The title will dictate the page name rather than relying on the old method of using the filename. This allows us more flexibility in our URLs. The title will appear at the top of the document.

The project associates this file with a particular project. In most cases the project will be riak, but it could also be riakcs (Riak Cloud Storage).

The version is a range for which this document is true. This allows the system to trim out any unnecessary documents if we render earlier or later versions (e.g. if we render documents for version 1.3.0 but a document is no longer valid, in which case it won't exist for that version). The ranges are specified using either greater/less than or plus/minus signs or a version range.

  • {{1.0.0+}} (greater than 1.0.0, inclusive)
  • {{1.0.0-}} (less than 1.0.0, exclusive)
  • {{>=1.0.0}} (greater than 1.0.0, inclusive)
  • {{<1.0.0}} (less than 1.0.0, exclusive)
  • {{1.0.0-1.2.0}} (between 1.0 and 1.2, inclusive)

The document labels what kind of document this is. Such as: tutorial, reference, api,appendix. These allow alternative look/feel combinations for different kinds of pages.

Set toc to false if you do not want a table of contents generated for this page. Otherwise, a list of links will be generated for every h2 tag on the main article (## in Markdown).

The index flag is just a marker that this page is largely an index page for navigation and not really a content page. It's useful for downgrading its importance in code generation (see the HTTP/PBC API page).

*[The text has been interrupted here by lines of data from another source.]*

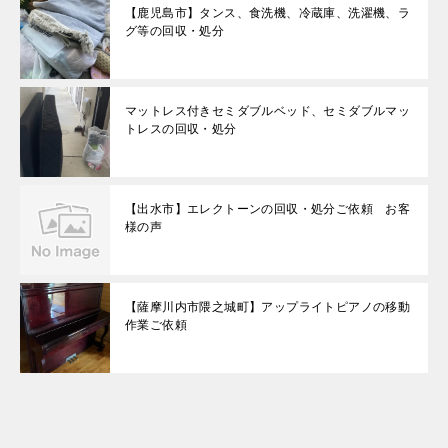
【鹿児島市】タンス、食洗機、冷蔵庫、洗濯機、ラ
グ等の回収・処分
マットレス付きセミダブルベッド、セミダブルマッ
トレスの回収・処分
【出水市】エレクトーンの回収・処分ご依頼 お客
様の声
【薩摩川内市隈之城町】アップライトピアノの移動
作業ご依頼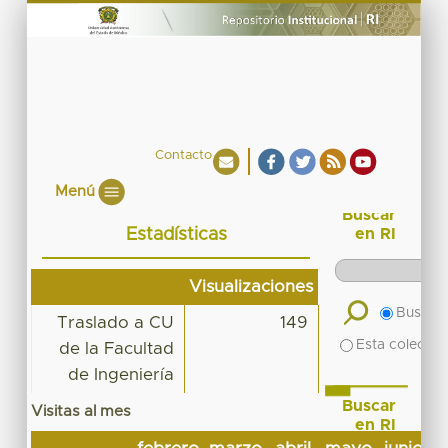
Contacto
Menú
Buscar
Estadísticas
en RI
Visualizaciones
Buscar 
Traslado a CU
149
Esta colecció
de la Facultad
de Ingeniería
Buscar
Visitas al mes
en RI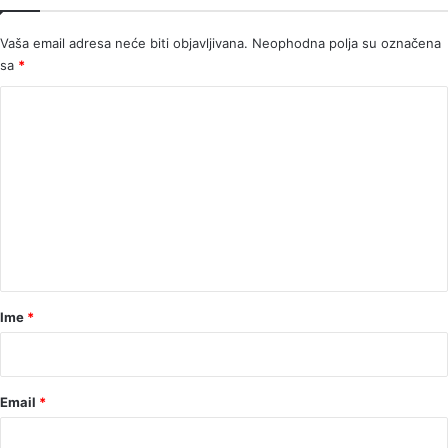
Vaša email adresa neće biti objavljivana.
Neophodna polja su označena
sa
*
K
o
m
e
n
t
a
r
Ime
*
*
Email
*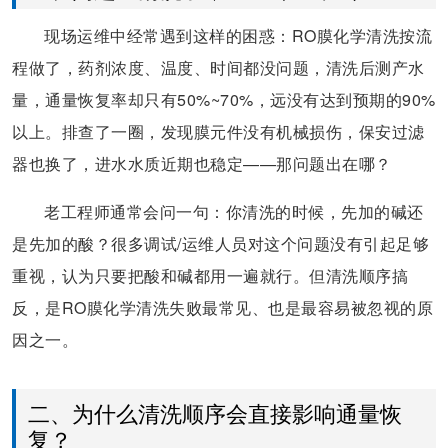
现场运维中经常遇到这样的困惑：RO膜化学清洗按流
程做了，药剂浓度、温度、时间都没问题，清洗后测产水
量，通量恢复率却只有50%~70%，远没有达到预期的90%
以上。排查了一圈，发现膜元件没有机械损伤，保安过滤
器也换了，进水水质近期也稳定——那问题出在哪？
老工程师通常会问一句：你清洗的时候，先加的碱还
是先加的酸？很多调试/运维人员对这个问题没有引起足够
重视，认为只要把酸和碱都用一遍就行。但清洗顺序搞
反，是RO膜化学清洗失败最常见、也是最容易被忽视的原
因之一。
二、为什么清洗顺序会直接影响通量恢
复？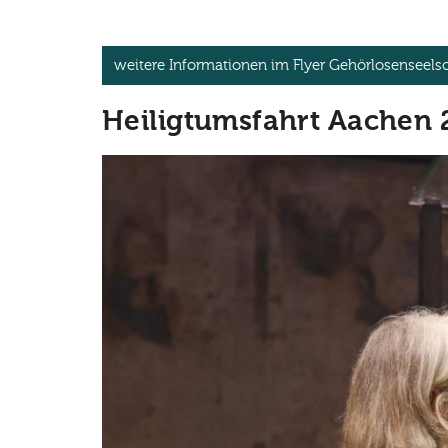
weitere Informationen im Flyer Gehörlosenseelso
Heiligtumsfahrt Aachen 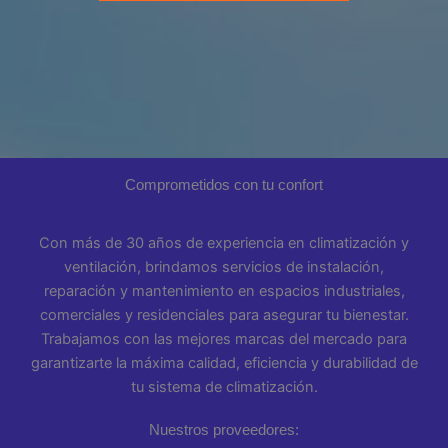
Comprometidos con tu confort
Con más de 30 años de experiencia en climatización y
ventilación, brindamos servicios de instalación,
reparación y mantenimiento en espacios industriales,
comerciales y residenciales para asegurar tu bienestar.
Trabajamos con las mejores marcas del mercado para
garantizarte la máxima calidad, eficiencia y durabilidad de
tu sistema de climatización.
Nuestros proveedores: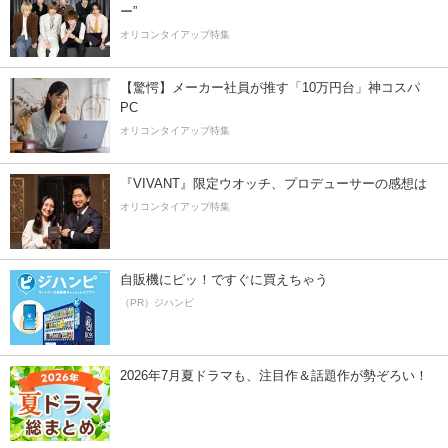
ー”
オリコンタイアップ特集
【驚愕】メーカー社員が推す「10万円台」神コスパ
PC
オリコンタイアップ特集
『VIVANT』限定ウオッチ、プロデューサーの感想は
オリコンタイアップ特集
自販機にピッ！ですぐに買えちゃう
（PR）ジハンピ
2026年7月夏ドラマも、注目作＆話題作が勢ぞろい！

The audience value is either beginner, intermediate, or advanced. We're not doing much with this yet, but it's a good note and reminder on the target audience of the doc for the sake of future updates.

keywords is an array of words associated with this page. There can be any number of them. Each keyword links to a page that is an index of all other pages with that matching keyword. For example, Commit-Hooks and Eventual-Consistency pages both have the keyword concepts, so they both are generated with a link to a page /keywords/concepts that simply lists out and links to these two pages along with others.

prev, next, and up are intended for multi-page tutorial navigation. They correspond to the previous page, the next page, and moving up to the index (generally, the start of the tutorial). They accept an array with two values: the first is the link text while the second is a relative link.

Navigation

There is a file named ROOT/data/global_nav.yml. You should add your new page to its proper place in this file to get your page to show up in the navigation menu.